| ABOUT THIS EXERCISE |
Hunt through the lines below for the string "Seleccione" and copy each one that has it.
[PROVIDED INFORMATION — start]
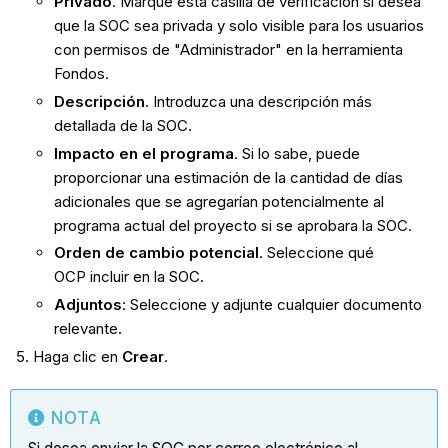
Privado
. Marque esta casilla de verificación si desea
que la SOC sea privada y solo visible para los usuarios
con permisos de "Administrador" en la herramienta
Fondos.
Descripción
. Introduzca una descripción más
detallada de la SOC.
Impacto en el programa
. Si lo sabe, puede
proporcionar una estimación de la cantidad de días
adicionales que se agregarían potencialmente al
programa actual del proyecto si se aprobara la SOC.
Orden de cambio potencial
. Seleccione qué
OCP incluir en la SOC.
Adjuntos
: Seleccione y adjunte cualquier documento
relevante.
Haga clic en
Crear
.
NOTA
[PROVIDED INFORMATION — finish]
| SOLUTION |
. Seleccione qué
: Seleccione y adjunte cualquier documento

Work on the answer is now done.